Materials provided:
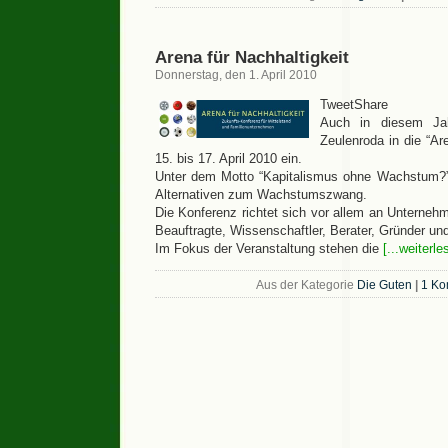
Arena für Nachhaltigkeit
Donnerstag, den 1. April 2010
TweetShare
Auch in diesem Jah
Zeulenroda in die “Ar
15. bis 17. April 2010 ein.
Unter dem Motto “Kapitalismus ohne Wachstum?” 
Alternativen zum Wachstumszwang.
Die Konferenz richtet sich vor allem an Unterneh
Beauftragte, Wissenschaftler, Berater, Gründer un
Im Fokus der Veranstaltung stehen die
[...weiterle
Aus der Kategorie
Die Guten
|
1 Ko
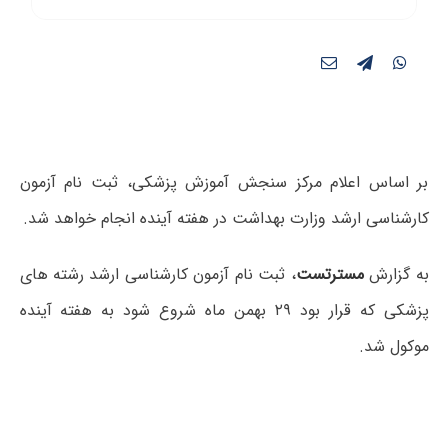
بر اساس اعلام مرکز سنجش آموزش پزشکی، ثبت نام آزمون
کارشناسی ارشد وزارت بهداشت در هفته آینده انجام خواهد شد.
به گزارش
مسترتست
، ثبت نام آزمون کارشناسی ارشد رشته های
پزشکی که قرار بود ۲۹ بهمن ماه شروع شود به هفته آینده
موکول شد.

Required action: Copy the lines of the records, beginning where the line containing "Aus der Kategorie" appears and continuing through the final line, exactly and with no pictures.

Solution:
Aus der Kategorie
Die Guten
|
1 Ko
بر اساس اعلام مرکز سنجش آموزش پزشکی، ثبت نام آزمون
کارشناسی ارشد وزارت بهداشت در هفته آینده انجام خواهد شد.
به گزارش
مسترتست
، ثبت نام آزمون کارشناسی ارشد رشته های
پزشکی که قرار بود ۲۹ بهمن ماه شروع شود به هفته آینده
موکول شد.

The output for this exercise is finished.